Yves-Léopold Monthieux fait sa tribune! Le titre et le chapô de l'article sont de MAKAC LA
- Les difficultés qui se présentent aux élus de la CTM ne sont pas minces : une organisation administrative à inventer, des préoccupations financières à affronter, la poursuite des grands travaux et leur conduite dans les délais, l’harmonie de la coalition de la majorité. Cependant, par ses différentes déclarations, le président Marie-Jeanne semble indiquer que son souci principal tient aux poursuites judiciaires dont il fait l’objet. Aussi on peut s’étonner que son appel au peuple et ce que Politiques publiques a appelé « l’étrange avertissement d’Alfred Marie-Jeanne », se soient traduits par le silence absolu des analystes politiques. C’est vrai, l’intérêt est plus volontiers porté sur les déclarations de telle ou telle ministre du gouvernement dont on sait qu’elles n’ont aucun de pouvoir de rétorsion. Tout de même ! Le président a fait plus que suggérer que l’ancienne ministre de la justice aurait donné comme instruction à un procureur de la république de le faire condamner et surtout de faire prononcer son éligibilité, ce qui signifierait la vacance de la présidence de la CTM.
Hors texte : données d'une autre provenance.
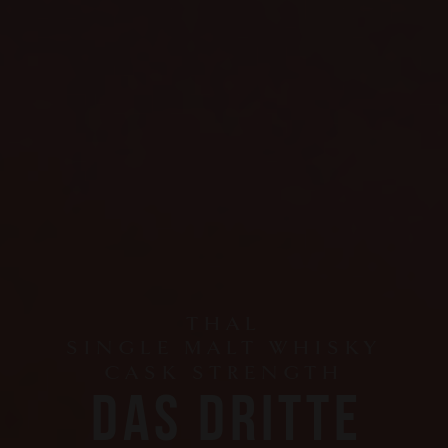
THAL
SINGLE MALT WHISKY
CASK STRENGTH
DAS DRITTE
Ainsi que je l’ai évoqué par ailleurs, il suffit à l’Etat d’ « oublier » d’exercer certaines de ses prérogatives régaliennes pour que la règle soit, dans les faits, modifiée. C’est le sentiment qu’a pu donner le relâchement incontestable du contrôle de la légalité des décisions prises par les collectivités locales. Cette mansuétude participe de l’importance acquise par le pouvoir politique local, qui a parfois permis de considérer que le département avait déjà disparu bien avant l’avènement de la nouvelle collectivité.
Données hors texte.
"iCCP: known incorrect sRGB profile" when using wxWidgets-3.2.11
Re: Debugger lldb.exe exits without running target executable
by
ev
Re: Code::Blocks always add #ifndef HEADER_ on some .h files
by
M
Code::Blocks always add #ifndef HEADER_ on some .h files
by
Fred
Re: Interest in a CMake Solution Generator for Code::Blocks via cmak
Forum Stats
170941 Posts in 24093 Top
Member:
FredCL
L’affaire dite du « Green Parrot » rappelle une autre affaire qui s’était déroulée 2 ou 3 ans plus tôt et qui avait été tranchée en faveur du président Marie-Jeanne. Il s’agissait déjà de la construction d’une école dans une île de la Caraïbe. « Je ne comprends pas la décision du préfet. Le gouvernement m’autorise à prendre des initiatives et son représentant les défère devant le tribunal ». C’est à peu près la réaction qu’avait eue devant la presse Alfred Marie-Jeanne après la suspension par le Tribunal administratif de la délibération de la région qu’il présidait alors, accordant une aide financière à la Grenade. Le juge avait été saisi en référé par le préfet qui avait estimé illégale la décision de la région. L’étonnement exprimé par Alfred Marie-Jeanne face à la presse eut pour effet immédiat le retrait de la requête du préfet sur instruction du gouvernement.
Cette victoire d’Alfred Marie-Jeanne était, bien entendu, une victoire personnelle remportée sur le préfet, mais aussi une victoire politique. Elle consacrait la prédominance rampante du politique sur le droit, le recul du pouvoir régalien devant le pouvoir local. Cette victoire m’a toujours paru être à l’origine des difficultés judiciaires rencontrées par Alfred Marie-Jeanne au cours de l’opération de la Dominique. En effet, la bienveillance accordée par l’Etat à une évidente entorse à la règle de droit a pu inciter le président à renouveler à la Dominique l’opération de la Grenade. Le président de la région a pu considérer la décision gouvernementale comme un encouragement à poursuivre sa politique dans cette direction. Sauf que par le biais d’une présomption d’irrégularité qui allait être confirmée par sa mise en examen, une troisième partie, qui avait un intérêt politique à l’affaire, est entrée dans le jeu. L’Etat fit le dos rond mais les choses prirent un mauvais tour après que, fort de ses conseils, Alfred Marie-Jeanne avait saisi lui-même la justice pour faire cesser les rumeurs l’accusant de prise illégale d’intérêts. Si le leader indépendantiste n’a jamais été enclin à avoir recours à la justice, il n’avait pas cru devoir, en pleine campagne électorale, rester sans réaction face aux accusations parues sur la Toile. Ce faisant, il imposait à la justice de procéder à l’examen au fond du dossier et c’est finalement à son initiative que l’affaire de la Dominique prit vraiment corps.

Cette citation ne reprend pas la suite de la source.